Bookstores and libraries typically contain dozens upon dozens of
business-oriented "how to" books. There exists a virtual industry of works designed to assist people's skills in management, negotiation, sales, communications, networking, and media relations. These volumes emphasize the tactics necessary to defeat in-house competitors, overseas competitors, and any other competitor who stands in the way of business success. People in the business of seeking social change, however, have few such resources to turn to for guidance. This book is meant to provide such guidance, particularly to a younger generation that has exhibited strong interest in fights for social and economic justice. Although the media often depict today's young people either as "slackers" or as being less interested in political activism that in acquiring a high-paying job, these individuals actually have a tremendous desire to work for progressive social change. For example, participants in the struggles of ACT UP in the late 1980s were overwhelmingly in their twenties, and they exposed themselves to risks of arrest and violence that marked earlier generations as heroic. Young people want to address poverty, environmental racism, and other forms of social and economic injustice but often lack the vehicle and the tactical skills necessary. This lack is partly attributable to the elimination in the early 1980s of federal programs such as VISTA, in which committed young people worked as organizers and activists in low-income neighborhoods. These positions provided an instant connection to community organizations fighting for social change and acted as an "alternative" career path for recent college graduates. The defunding of grassroots activists' jobs in the 1980s has left today's young people with a dearth of mentors among their generational elders.

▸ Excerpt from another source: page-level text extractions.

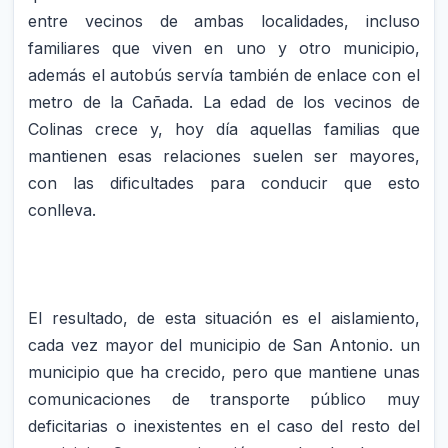
entre vecinos de ambas localidades, incluso
familiares que viven en uno y otro municipio,
además el autobús servía también de enlace con el
metro de la Cañada. La edad de los vecinos de
Colinas crece y, hoy día aquellas familias que
mantienen esas relaciones suelen ser mayores,
con las dificultades para conducir que esto
conlleva.
El resultado, de esta situación es el aislamiento,
cada vez mayor del municipio de San Antonio. un
municipio que ha crecido, pero que mantiene unas
comunicaciones de transporte público muy
deficitarias o inexistentes en el caso del resto del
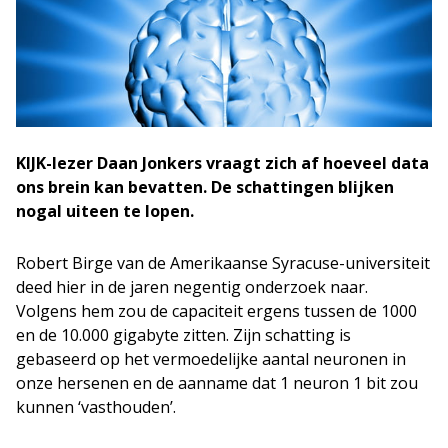
KIJK-lezer Daan Jonkers vraagt zich af hoeveel data
ons brein kan bevatten. De schattingen blijken
nogal uiteen te lopen.
Robert Birge van de Amerikaanse Syracuse-universiteit
deed hier in de jaren negentig onderzoek naar.
Volgens hem zou de capaciteit ergens tussen de 1000
en de 10.000 gigabyte zitten. Zijn schatting is
gebaseerd op het vermoedelijke aantal neuronen in
onze hersenen en de aanname dat 1 neuron 1 bit zou
kunnen ‘vasthouden’.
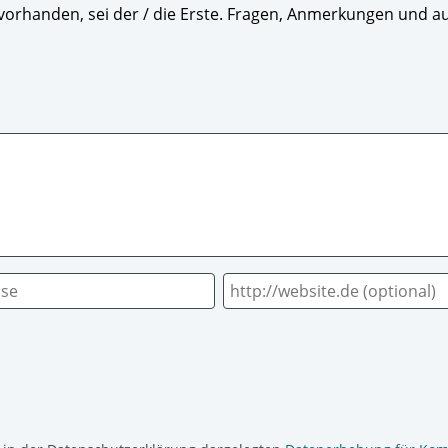
orhanden, sei der / die Erste. Fragen, Anmerkungen und au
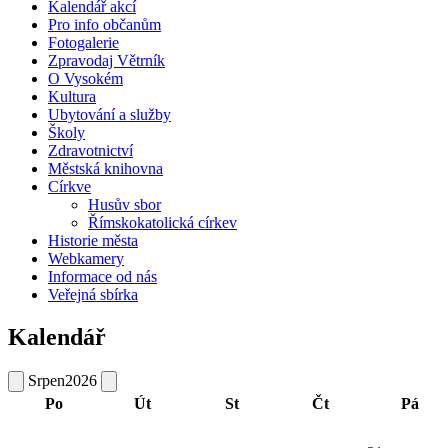
Kalendář akcí
Pro info občanům
Fotogalerie
Zpravodaj Větrník
O Vysokém
Kultura
Ubytování a služby
Školy
Zdravotnictví
Městská knihovna
Církve
Husův sbor
Římskokatolická církev
Historie města
Webkamery
Informace od nás
Veřejná sbírka
Kalendář
Srpen
2026
Po
Út
St
Čt
Pá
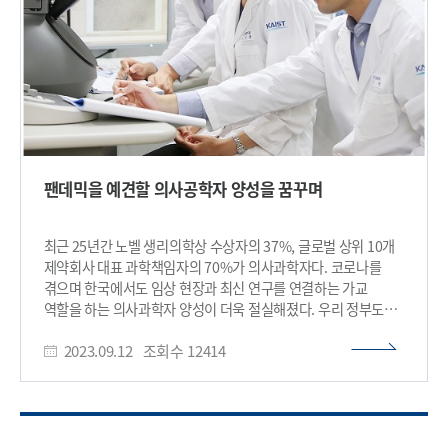
수준으로 확대할 수 있는 기반을 마련할 것으로 기대하고 있다.
이를 통해 의학·임상 경험은 물론 과학기술과 AI 역량을 겸비한
융합형 인재가 혁신 신약, 백신, 의료기기 개발의 주역으로 성장할
수 있도록 전주기적 지원체계를 구축할 계획이다. 이 같은 인재
양성 전략은 글로벌 흐름과도 맞닿아 있다. 최근 홍콩과기대의
의과대학 신규 설립 승인(2025년 11월), 일본 도쿄공업대와
도쿄의치학대학(TMDU)의 통합(2024년 10월), 싱가포르
난양공대의 의과대학 설립·운영 사례 등 과학·공학과 의학의
융합 모델이 글로벌 과학기술특성화대학을 중심으로 확산되고
팬데믹을 예견할 의사공학자 양성을 꿈꾸며
있다. 이는 미래 바이오헬스 산업을 주도할 의사과학자·
의사공학자 양성의 전략적 중요성을 보여준다. 반면 국내에서는
의대 졸업생 가운데 의사과학자·의사공학자로 진출하는 비율이
최근 25년간 노벨 생리의학상 수상자의 37%, 글로벌 상위 10개
1% 미만에 그치며, 인력 부족에 따른 미래 바이오헬스 경쟁력
제약회사 대표 과학책임자의 70%가 의사과학자다. 코로나를
저하가 우려되는 상황이다. 혁신 디지털 의과학원에는 AI
겪으며 한국에서도 임상 현장과 최신 연구를 연결하는 가교
정밀의료 플랫폼 연구센터, 데이터 기반 융복합 헬스케어 R&D
역할을 하는 의사과학자 양성이 더욱 절실해졌다. 우리 정부도
센터, 첨단 바이오메디컬 데이터 분석센터, 디지털 의료바이오
바이오·디지털헬스 글로벌 중심국가로의 도약을 위해
공용 실험실(Open Lab), 오픈 네트워킹 홀 및 세미나실 등 첨단
2023.09.12
조회수
12414
의사과학자 육성사업을 국정과제로 추진하고 있으며, 과학적
연구·지원 시설이 들어설 예정이다. 특히 최상층인 6층에는 대전
소양을 바탕으로 임상의 과제를 해결하는 의사과학자가 의료계와
바이오의료 벤처클러스터가 조성된다. 이는 미국 보스턴의
바이오산업의 화두로 떠오르고 있다. 우리 대학은 글로벌
‘랩센트럴(LabCentral)’과 같이 고가의 연구 장비를 KAIST
바이오헬스사업을 선두할 MD-데이터 공학자, AI 전문가 등의
연구자뿐 아니라 대덕특구 정부출연연구소 연구자와 바이오의료
의사공학자 양성을 위해 그간 추진해온 의과학대학원의 성공적인
스타트업이 공동 활용하고, 연구 성과와 기술을 공유하며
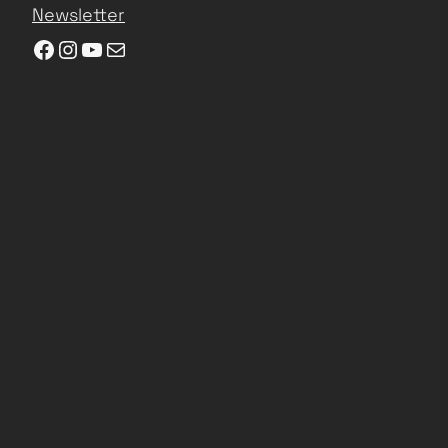
Newsletter
Facebook
Instagram
YouTube
E-Mail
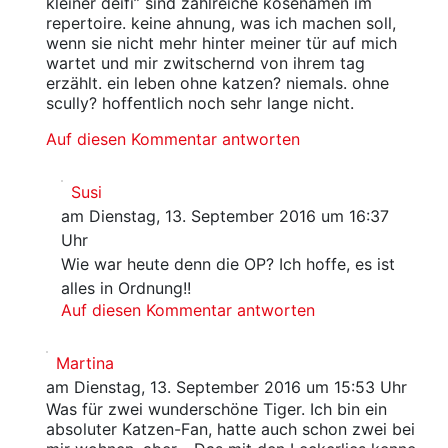
kleiner deifi” sind zahlreiche kosenamen im
repertoire. keine ahnung, was ich machen soll,
wenn sie nicht mehr hinter meiner tür auf mich
wartet und mir zwitschernd von ihrem tag
erzählt. ein leben ohne katzen? niemals. ohne
scully? hoffentlich noch sehr lange nicht.
Auf diesen Kommentar antworten
Susi
am Dienstag, 13. September 2016 um 16:37
Uhr
Wie war heute denn die OP? Ich hoffe, es ist
alles in Ordnung!!
Auf diesen Kommentar antworten
Martina
am Dienstag, 13. September 2016 um 15:53 Uhr
Was für zwei wunderschöne Tiger. Ich bin ein
absoluter Katzen-Fan, hatte auch schon zwei bei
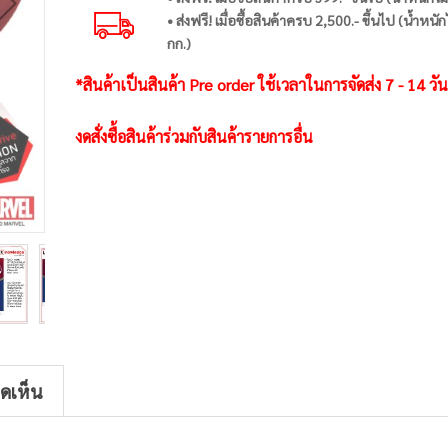
• ส่งฟรี! เมื่อซื้อสินค้าครบ 2,500.- ขึ้นไป (น้ำหนัก
กก.)
*สินค้าเป็นสินค้า Pre order ใช้เวลาในการจัดส่ง 7 - 14 ว
งดสั่งซื้อสินค้าร่วมกับสินค้ารายการอื่น
ิดเห็น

The Republican Party's current strategy of channeling the public anxiety about the future into attacks on immigrants, racial minorities, welfare mothers, feminists, and gays and lesbians is ominous but can be overcome. Rather than simply oppose the right-wing agenda, activists must advance and frame issues that unify people around objection to social and economic unfairness rather than hostility toward others. This essential resurgence of social activism necessarily requires the significant participation of young people. From the Freedom Rides of the civil rights movement to the "no business as usual" actions of ACT UP, social activism has relied upon the energy, idealism, and broad participation of young people. To paraphrase Mark Twain, reports of the demise of progressive social change have been greatly exaggerated. A generation of activists that understands the tactics and strategies essential for success can create a new political environment for a new century.